Ritual, however, raises the specter of Obsessive-Compulsive Disorder, and Sapolsky develops a similar argument here: while people with full-fledged OCD have their lives destroyed by the tyranny of a series of unceasing demands oriented around hygiene and, well, compulsion, people with milder forms of OCD are very good at performing ritual. This is religiously quite useful, as religion exists largely to provide arbitrary structures and customs that order the entropy of everyday life.
Sapolsky attempts to apply this diagnosis of half-OCD to a historical figure to demonstrate how a pathological attachment to ritual translates to a pathological attachment to religion. He chooses(quite possibly the worst historical figure for his argument, a historical figure who was largely responsible for the movement toward eradicating ritual from religion. The man who said that “every good work designed to attract God’s favour is a sin.” The man who translated the Latin Mass to German. The man who married a nun, who defied a Church expressly dedicated to the preservation of liturgy, the man who said that “vows are an illegitimate and vain attempt to win salvation” and who claimed that to call the Catholic service a sacrifice was “idolatry.”
He chose Martin Luther. And—unless I heard him wrong, which is possible—claimed he lived several hundred years before he did.
The claim makes some sense, but might be a case of a little knowledge being a dangerous thing: Luther left extensive records of his monastic life, and Sapolsky talks, with understandable delight, about how Luther spent five hours a day confessing sins of omission, about how he made his first Mass last seven times longer than it should because he kept having to start over, so concerned was he that he hadn’t done everything exactly right.
Two problems here: 1) this extreme behavior would (I assume) be termed a case of full, not partial, OCD. Therefore, like Manson, it’s not a particularly useful example, especially since Luther was clearly “socially” successful and we’re still trying to prove that the evolutionary advantage of OCD derives from the heterozygote’s ability to integrate into society, not the fully expressed disease. 2) Sapolsky doesn’t address (or perhaps know?) the terrific about-face that resulted—that Luther’s rise to prominence was predicated exactly on an emancipation from those tyrannical rituals.
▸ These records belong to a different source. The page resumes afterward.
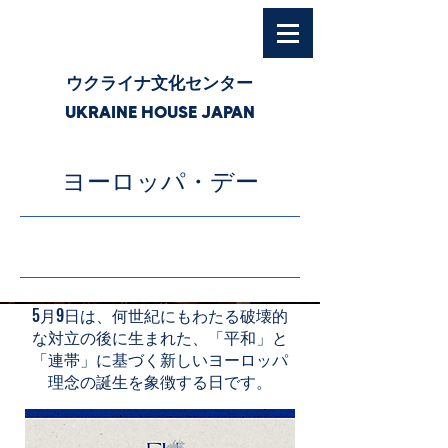
ウクライナ文化センター
UKRAINE HOUSE JAPAN
ヨーロッパ・デー
26/5/9 3:00
5月9日は、何世紀にもわたる破壊的
な対立の後に生まれた、「平和」と
「連帯」に基づく新しいヨーロッパ
理念の誕生を象徴する日です。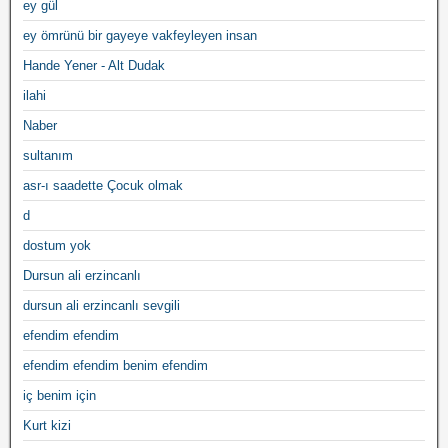
ey gül
ey ömrünü bir gayeye vakfeyleyen insan
Hande Yener - Alt Dudak
ilahi
Naber
sultanım
asr-ı saadette Çocuk olmak
d
dostum yok
Dursun ali erzincanlı
dursun ali erzincanlı sevgili
efendim efendim
efendim efendim benim efendim
iç benim için
Kurt kizi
This would seem to challenge the claim that he had OCD at all?
Lastly, Sapolsky proceeds—and this is the most interesting bit—to address temporal lobe epilepsy, which produces perhaps one seizure lasting 30 seconds or so every six months. It results in hypergraphia (excessive writing) and the development of a terrific interest in philosophical and religious matters, even in those who expressed no interest in those things before.
It doesn’t, he quickly points out, make people religious. But it focuses their attention and interest on the subject, even if only in a highly academic sense. (He talks about a young boy with temporal lobe seizures who claimed not to be religious but, when asked why, gave an hour-long disquisition on problems and inconsistencies in the Bible, Bertrand Russell, etc.
He hilariously accuses St. Paul of having this. All those letters to the Corinthians!
This is the most interesting and compelling example of a neurological basis, not for specifically religious or “metamagical” thinking, but for a particular philosophical bent that can be switched on (and can perhaps be switched off). I don’t know what to think about it. It’s really intriguing. And it doesn’t have the same set of logical problems that the rest of his discussion (which I quite enjoyed) does.
On a slightly more personal note, it gave me lots of food for thought re: the appeal the Firecrackers feel for the schizotypal, if not the downright schizophrenic.